Closing Time

Images and Words by
Alicia Vera

Restaurants remain very much alive after closing for the night.

The staff exhales as the last bill is paid. A radio is turned on, a shot of tequila knocked back, a glass of wine sipped. No, work is not over. For some, it has just begun. This is the moment a restaurant goes from serving diners to shutting down, when a typically public operation gives way to something private: a nightly ritual that is as familiar to industry workers as it is foreign to their customers. Though what happens in these hours may not be celebrated by critics or beloved by regulars, it is no less integral.

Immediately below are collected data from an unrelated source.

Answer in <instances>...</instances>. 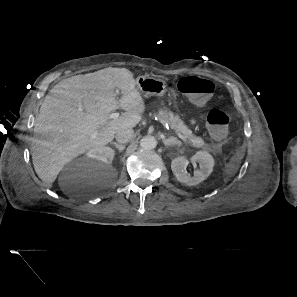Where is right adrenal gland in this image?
<instances>
[{
  "instance_id": "obj_1",
  "label": "right adrenal gland",
  "mask_w": 297,
  "mask_h": 297,
  "mask_svg": "<svg viewBox=\"0 0 297 297\" xmlns=\"http://www.w3.org/2000/svg\"><path fill=\"white\" fill-rule=\"evenodd\" d=\"M110 144L114 145L118 149L119 152H122L125 149V145H122V144H119L116 142H111Z\"/></svg>"
}]
</instances>
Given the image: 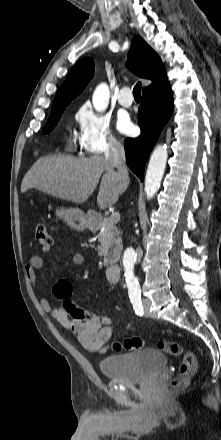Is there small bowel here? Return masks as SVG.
Listing matches in <instances>:
<instances>
[{
    "label": "small bowel",
    "instance_id": "1",
    "mask_svg": "<svg viewBox=\"0 0 221 440\" xmlns=\"http://www.w3.org/2000/svg\"><path fill=\"white\" fill-rule=\"evenodd\" d=\"M49 247H44L43 251L47 252ZM84 262L83 255L76 253L72 257V263L80 266ZM43 267V259L38 256H32L25 267V275L28 282L35 289L38 288L39 282L37 272ZM39 303L42 309L47 312L54 320H56L68 333L77 340L85 349L92 352H104L108 350L113 335V328H104L103 324H96L94 321H85L79 318L77 321H67L66 314L61 306L52 307L47 298L39 297Z\"/></svg>",
    "mask_w": 221,
    "mask_h": 440
}]
</instances>
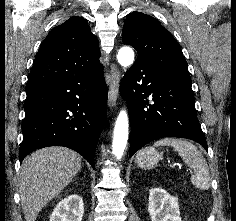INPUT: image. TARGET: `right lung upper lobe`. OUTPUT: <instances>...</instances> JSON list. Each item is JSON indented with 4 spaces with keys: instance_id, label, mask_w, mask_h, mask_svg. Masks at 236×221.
I'll use <instances>...</instances> for the list:
<instances>
[{
    "instance_id": "1",
    "label": "right lung upper lobe",
    "mask_w": 236,
    "mask_h": 221,
    "mask_svg": "<svg viewBox=\"0 0 236 221\" xmlns=\"http://www.w3.org/2000/svg\"><path fill=\"white\" fill-rule=\"evenodd\" d=\"M98 41L86 21L71 17L56 26L36 54L26 89L102 70Z\"/></svg>"
}]
</instances>
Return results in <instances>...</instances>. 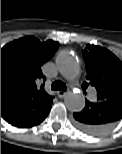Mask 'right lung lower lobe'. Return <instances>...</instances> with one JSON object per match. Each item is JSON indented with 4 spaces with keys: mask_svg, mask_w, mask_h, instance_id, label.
Here are the masks:
<instances>
[{
    "mask_svg": "<svg viewBox=\"0 0 122 154\" xmlns=\"http://www.w3.org/2000/svg\"><path fill=\"white\" fill-rule=\"evenodd\" d=\"M49 111L47 113H45L44 115H41V116H39V117H37L35 119H32V120L28 121L27 123L22 124V125H20L18 127L19 128H27V127H32V126H35V125L41 123L47 117Z\"/></svg>",
    "mask_w": 122,
    "mask_h": 154,
    "instance_id": "1",
    "label": "right lung lower lobe"
}]
</instances>
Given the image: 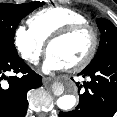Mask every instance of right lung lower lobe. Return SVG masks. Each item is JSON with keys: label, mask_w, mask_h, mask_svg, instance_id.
I'll use <instances>...</instances> for the list:
<instances>
[{"label": "right lung lower lobe", "mask_w": 117, "mask_h": 117, "mask_svg": "<svg viewBox=\"0 0 117 117\" xmlns=\"http://www.w3.org/2000/svg\"><path fill=\"white\" fill-rule=\"evenodd\" d=\"M23 76H6L7 72ZM42 85L36 74L17 55H0V117H24L27 111V92Z\"/></svg>", "instance_id": "98d812e1"}]
</instances>
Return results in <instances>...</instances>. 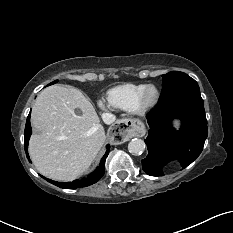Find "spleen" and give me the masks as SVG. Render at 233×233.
Masks as SVG:
<instances>
[{
    "mask_svg": "<svg viewBox=\"0 0 233 233\" xmlns=\"http://www.w3.org/2000/svg\"><path fill=\"white\" fill-rule=\"evenodd\" d=\"M176 127L178 128V123H176Z\"/></svg>",
    "mask_w": 233,
    "mask_h": 233,
    "instance_id": "3e777b00",
    "label": "spleen"
}]
</instances>
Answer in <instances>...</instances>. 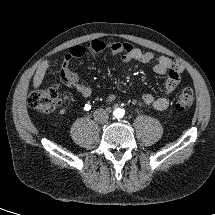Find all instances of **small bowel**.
Wrapping results in <instances>:
<instances>
[{
	"mask_svg": "<svg viewBox=\"0 0 215 215\" xmlns=\"http://www.w3.org/2000/svg\"><path fill=\"white\" fill-rule=\"evenodd\" d=\"M106 49L111 50L115 54H121L122 63L137 61L152 64L153 71L161 77L162 86L168 91H172L179 82L182 66L165 56H156L151 52L141 50L129 43H105L100 40H93L86 46L72 47L62 63L64 78L68 85L79 92L83 98H89L92 94V89L82 85L78 81L77 76L69 70V66L76 59H82L88 55L100 53ZM84 65L89 68L87 63H84ZM113 99V95L108 96V100ZM143 100L157 110H165L172 103L170 96L155 99L149 93L143 95Z\"/></svg>",
	"mask_w": 215,
	"mask_h": 215,
	"instance_id": "1",
	"label": "small bowel"
}]
</instances>
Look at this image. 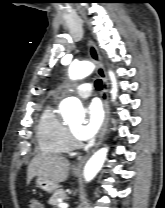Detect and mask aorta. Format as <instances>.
Segmentation results:
<instances>
[{"label":"aorta","instance_id":"762f6f07","mask_svg":"<svg viewBox=\"0 0 165 208\" xmlns=\"http://www.w3.org/2000/svg\"><path fill=\"white\" fill-rule=\"evenodd\" d=\"M94 70V64L89 61H83L80 63L71 64L69 67V76L73 80L82 79L90 75ZM109 76L112 83L111 95L114 100L117 96V82L113 72H109ZM60 110L62 116L65 119H83L84 110L79 99L76 97H69L64 99L60 103ZM108 148L104 147L95 152L91 158L87 161L84 167V179L86 182H90L102 168L106 159Z\"/></svg>","mask_w":165,"mask_h":208}]
</instances>
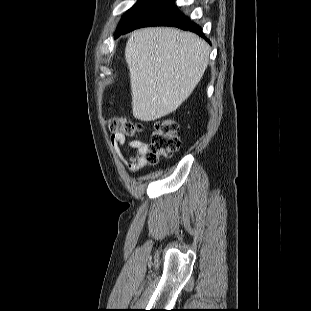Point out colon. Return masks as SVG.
Here are the masks:
<instances>
[{
    "label": "colon",
    "instance_id": "colon-1",
    "mask_svg": "<svg viewBox=\"0 0 311 311\" xmlns=\"http://www.w3.org/2000/svg\"><path fill=\"white\" fill-rule=\"evenodd\" d=\"M109 130L122 133L125 136H134L144 130V125L125 117L113 116L105 119ZM177 123L170 118L159 120L151 133L149 151L146 155V163L155 164L161 158H168L180 147V139L177 135Z\"/></svg>",
    "mask_w": 311,
    "mask_h": 311
}]
</instances>
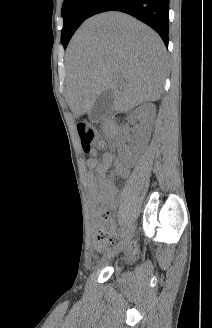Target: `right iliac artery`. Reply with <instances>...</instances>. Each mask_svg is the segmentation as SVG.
<instances>
[{
    "label": "right iliac artery",
    "mask_w": 212,
    "mask_h": 328,
    "mask_svg": "<svg viewBox=\"0 0 212 328\" xmlns=\"http://www.w3.org/2000/svg\"><path fill=\"white\" fill-rule=\"evenodd\" d=\"M120 235H121V237H123V235H124V227L121 228Z\"/></svg>",
    "instance_id": "82829eb1"
}]
</instances>
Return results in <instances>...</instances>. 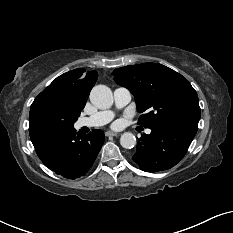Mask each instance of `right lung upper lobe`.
Here are the masks:
<instances>
[{
  "instance_id": "obj_1",
  "label": "right lung upper lobe",
  "mask_w": 233,
  "mask_h": 233,
  "mask_svg": "<svg viewBox=\"0 0 233 233\" xmlns=\"http://www.w3.org/2000/svg\"><path fill=\"white\" fill-rule=\"evenodd\" d=\"M84 71V69H75L57 77L35 98L32 105L40 99L50 97L81 112L98 77L96 71L86 74H84Z\"/></svg>"
}]
</instances>
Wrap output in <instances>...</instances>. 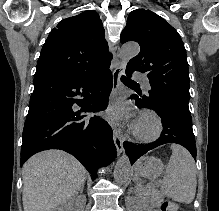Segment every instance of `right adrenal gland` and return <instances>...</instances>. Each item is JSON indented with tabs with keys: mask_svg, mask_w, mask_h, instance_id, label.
I'll return each mask as SVG.
<instances>
[{
	"mask_svg": "<svg viewBox=\"0 0 219 211\" xmlns=\"http://www.w3.org/2000/svg\"><path fill=\"white\" fill-rule=\"evenodd\" d=\"M83 189H84V185H83V187H80L79 191H77V193H75V195H78V193H82Z\"/></svg>",
	"mask_w": 219,
	"mask_h": 211,
	"instance_id": "right-adrenal-gland-1",
	"label": "right adrenal gland"
}]
</instances>
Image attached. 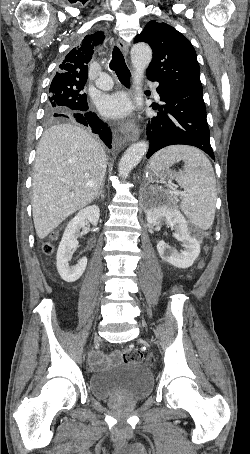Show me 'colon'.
<instances>
[{"label": "colon", "mask_w": 250, "mask_h": 454, "mask_svg": "<svg viewBox=\"0 0 250 454\" xmlns=\"http://www.w3.org/2000/svg\"><path fill=\"white\" fill-rule=\"evenodd\" d=\"M43 251L45 254L50 255L53 252V246L51 243H45L43 246ZM203 264L201 263L200 266ZM120 355L124 362H135L139 363L142 361V353L134 347H126L120 351Z\"/></svg>", "instance_id": "obj_1"}]
</instances>
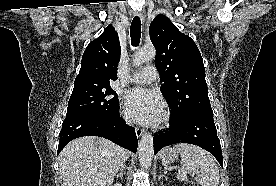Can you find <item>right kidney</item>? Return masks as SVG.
<instances>
[{"label":"right kidney","instance_id":"obj_1","mask_svg":"<svg viewBox=\"0 0 276 186\" xmlns=\"http://www.w3.org/2000/svg\"><path fill=\"white\" fill-rule=\"evenodd\" d=\"M113 186H122V184L121 183H116Z\"/></svg>","mask_w":276,"mask_h":186}]
</instances>
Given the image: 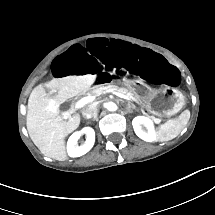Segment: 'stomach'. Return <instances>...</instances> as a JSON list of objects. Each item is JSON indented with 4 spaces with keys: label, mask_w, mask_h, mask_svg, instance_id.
Wrapping results in <instances>:
<instances>
[{
    "label": "stomach",
    "mask_w": 215,
    "mask_h": 215,
    "mask_svg": "<svg viewBox=\"0 0 215 215\" xmlns=\"http://www.w3.org/2000/svg\"><path fill=\"white\" fill-rule=\"evenodd\" d=\"M126 88L150 112L159 116H170L179 112L184 106L183 94L168 88H151L142 82H130Z\"/></svg>",
    "instance_id": "0dacf381"
}]
</instances>
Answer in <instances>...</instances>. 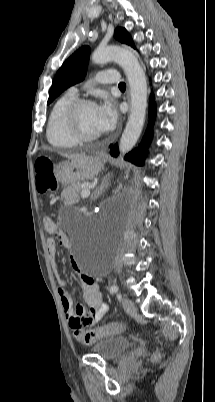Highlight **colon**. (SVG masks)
I'll use <instances>...</instances> for the list:
<instances>
[{
    "mask_svg": "<svg viewBox=\"0 0 215 402\" xmlns=\"http://www.w3.org/2000/svg\"><path fill=\"white\" fill-rule=\"evenodd\" d=\"M53 163V156H40V158L35 161L36 188L43 196H47L57 188V179L54 174ZM43 223L45 228H50L53 224V220L49 217H45ZM124 330L125 325L123 323L112 322L95 329H76L75 335L80 342L91 344L101 338L120 334Z\"/></svg>",
    "mask_w": 215,
    "mask_h": 402,
    "instance_id": "5ec220e1",
    "label": "colon"
}]
</instances>
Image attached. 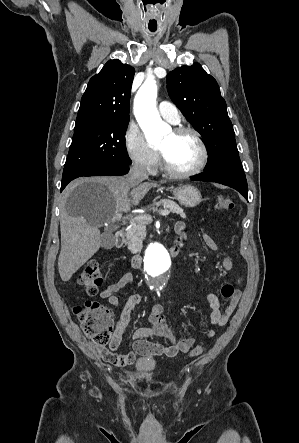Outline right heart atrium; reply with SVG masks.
<instances>
[{
  "label": "right heart atrium",
  "instance_id": "right-heart-atrium-1",
  "mask_svg": "<svg viewBox=\"0 0 299 443\" xmlns=\"http://www.w3.org/2000/svg\"><path fill=\"white\" fill-rule=\"evenodd\" d=\"M123 143L130 160L140 169L153 172L158 164L157 152L146 142L140 128L130 123L123 135Z\"/></svg>",
  "mask_w": 299,
  "mask_h": 443
}]
</instances>
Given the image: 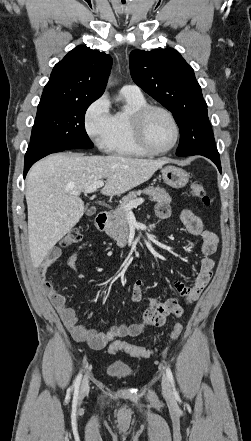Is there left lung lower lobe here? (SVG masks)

In photographing five very different restaurants around Miami—from a mainstay of Cuban homestyle cooking to a paragon of New American cuisine to a raucous Asian food hall—I learned how every restaurant has its own set of procedures for powering down, its own dance steps to the tallying of receipts, stacking of chairs, cleaning of grease traps, and so much inventory. Yet among these differences there was something shared, a sense of camaraderie, a collective sigh during which the staff stole moments to gossip, shrug off a tough customer, and recap the glories and gouges of the night.

Breadman Miami Bakery

Niu Kitchen

El Palacio de los Jugos

Krus Kitchen

1-800-Lucky

1-800-Lucky

More often than not this dance was set to the soundtrack of salsa, the rags and mops and dish racks swaying and clanking to the beat—a reminder of the vital role Latinxs have played in America’s restaurants in general and Miami’s in particular, where they make up over 70 percent of the population. While shooting I do my best to be a fly on the wall, but even in the rush to close I was seen, brought in, offered a pastelito or a licuado to sip on while I made photographs. “Segura?” I heard when I hesitated—“You sure?”—and soon enough I accepted, momentarily slipping into their nightly rhythm as the restaurant was primed for another day.

Among the closing chores at Niu Kitchen, a Spanish tapas restaurant in Downtown, the close-knit staff finds time to joke and gossip while cleaning wine glasses and stacking chairs.

While closing down Krus Kitchen, an inventive seasonal restaurant in Coconut Grove, the staff alternate between intense focus and amiable banter. The crew of Los Felix, their sister restaurant located a floor below, trickle in for a nightcap and a hug.